DIRECT-PLUS (a somewhat tortured acronym for Dietary Intervention RandomizEd Controlled Trial PoLyphenols Unprocessed Study) recruited participants from a rather unique setting: workers at the Nuclear Research Center Negev2, in Dimona, Israel. The Dimona research centre is an isolated workplace in the Negev Desert, which provides lunch to all employees and also has on-site medical facilities and a fitness centre.3 The researchers were specifically looking for metabolically unhealthy participants with abdominal adiposity (indicated by waist circumference over 102 cm for men, and over 88 cm for women) and/or dyslipidemia (elevated triglycerides and/or low HDL cholesterol). They found 294 such individuals, and randomly allocated them to one of three different interventions:
- A physical activity (PA+HDG) group which received free gym memberships, a workout program and education sessions to encourage moderate-intensity physical activity (aerobic activity plus strength training), along with general guidelines on healthy eating;
- A physical activity plus Mediterranean diet (PA+MED) group which received the same program as the PA+HDG group in addition to nutrition sessions which instructed participants to adopt a traditional Mediterranean diet “rich in vegetables and legumes and low in red meat, with poultry and fish replacing beef and lamb”. Participants were also supplied with a free daily allowance of 28 g walnuts.

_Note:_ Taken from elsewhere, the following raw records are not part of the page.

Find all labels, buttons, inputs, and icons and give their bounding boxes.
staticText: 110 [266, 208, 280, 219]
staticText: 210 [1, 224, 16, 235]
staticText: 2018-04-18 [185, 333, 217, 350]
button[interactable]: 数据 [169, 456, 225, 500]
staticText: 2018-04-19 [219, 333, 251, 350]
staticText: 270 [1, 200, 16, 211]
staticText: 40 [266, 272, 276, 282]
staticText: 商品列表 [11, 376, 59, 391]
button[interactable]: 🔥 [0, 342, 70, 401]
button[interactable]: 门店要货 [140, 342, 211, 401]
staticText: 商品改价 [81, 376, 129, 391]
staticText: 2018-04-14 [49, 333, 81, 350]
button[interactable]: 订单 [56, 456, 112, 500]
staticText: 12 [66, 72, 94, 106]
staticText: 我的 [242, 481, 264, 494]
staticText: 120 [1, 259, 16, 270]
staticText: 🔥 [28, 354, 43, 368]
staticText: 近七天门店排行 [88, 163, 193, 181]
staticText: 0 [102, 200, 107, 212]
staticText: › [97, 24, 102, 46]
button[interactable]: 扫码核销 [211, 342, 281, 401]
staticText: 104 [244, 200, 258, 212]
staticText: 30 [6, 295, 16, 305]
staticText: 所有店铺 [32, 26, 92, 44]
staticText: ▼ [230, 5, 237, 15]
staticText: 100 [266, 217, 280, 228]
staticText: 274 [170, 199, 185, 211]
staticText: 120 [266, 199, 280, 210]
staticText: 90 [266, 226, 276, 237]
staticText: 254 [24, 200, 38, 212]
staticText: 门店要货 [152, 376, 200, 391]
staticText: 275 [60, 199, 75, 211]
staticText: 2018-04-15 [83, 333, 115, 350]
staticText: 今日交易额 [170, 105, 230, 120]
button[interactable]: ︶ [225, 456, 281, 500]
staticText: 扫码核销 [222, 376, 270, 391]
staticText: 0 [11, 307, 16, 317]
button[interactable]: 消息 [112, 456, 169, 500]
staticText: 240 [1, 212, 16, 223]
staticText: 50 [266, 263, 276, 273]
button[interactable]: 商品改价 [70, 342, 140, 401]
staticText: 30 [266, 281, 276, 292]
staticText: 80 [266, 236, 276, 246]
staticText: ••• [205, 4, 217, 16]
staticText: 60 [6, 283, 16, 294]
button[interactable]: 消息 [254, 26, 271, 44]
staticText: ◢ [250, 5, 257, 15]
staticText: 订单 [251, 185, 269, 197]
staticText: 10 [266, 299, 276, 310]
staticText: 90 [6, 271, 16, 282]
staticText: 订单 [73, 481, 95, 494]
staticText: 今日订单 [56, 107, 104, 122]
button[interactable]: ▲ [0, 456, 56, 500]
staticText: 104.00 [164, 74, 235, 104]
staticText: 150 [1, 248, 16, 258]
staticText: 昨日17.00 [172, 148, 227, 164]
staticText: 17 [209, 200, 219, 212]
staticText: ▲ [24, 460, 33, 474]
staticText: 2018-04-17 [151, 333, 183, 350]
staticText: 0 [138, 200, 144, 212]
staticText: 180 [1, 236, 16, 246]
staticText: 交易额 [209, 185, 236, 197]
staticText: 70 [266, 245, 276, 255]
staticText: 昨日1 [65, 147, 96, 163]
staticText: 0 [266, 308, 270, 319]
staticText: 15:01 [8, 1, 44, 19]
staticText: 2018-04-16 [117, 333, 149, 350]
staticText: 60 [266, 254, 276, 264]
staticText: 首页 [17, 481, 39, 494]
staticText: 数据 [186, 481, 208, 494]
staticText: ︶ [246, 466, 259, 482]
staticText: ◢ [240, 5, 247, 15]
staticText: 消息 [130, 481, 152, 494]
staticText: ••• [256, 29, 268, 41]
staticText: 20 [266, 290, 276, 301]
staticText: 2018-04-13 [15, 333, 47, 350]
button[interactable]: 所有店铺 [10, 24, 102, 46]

- A physical activity plus Mediterranean diet plus greens group (PA+green-MED) which received the same intervention as group 1, the 28 g of walnuts per day, and instructions to adopt a Mediterranean diet even lower in poultry, and red and processed meat, and higher in fish, than group 2. In addition, they were asked to drink three to four cups of green tea per day, and to incorporate 100 g of frozen cubes of Mankai (Wolffia globosa, also known as duckweed, a high-fibre and high-protein aquatic plant consumed in southeast Asia) into a green smoothie, to be used as partial replacement for animal protein at dinner. Both green tea and Mankai are particularly rich in plant compounds known as polyphenols (found in abundance in fruits, vegetables, wholegrains, legumes, nuts, herbs and spices), which have been suggested to play key roles in the health benefits associated with the Mediterranean diet.

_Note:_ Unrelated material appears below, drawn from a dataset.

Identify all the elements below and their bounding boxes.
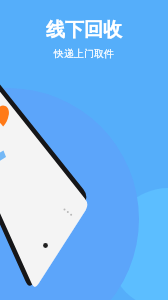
staticText: 线下回收 [46,18,122,42]
staticText: 快递上门取件 [54,47,114,60]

All participants received lunches conforming to their dietary assignment, in their workplace cafeteria. Each group received a similar number of group sessions and level of personal guidance during the trial, in order to minimise one of the major sources of bias that often besets lifestyle intervention trials – namely, that the mere fact of being enrolled in a study, and receiving attention from research staff, tends to improve participants’ outcomes.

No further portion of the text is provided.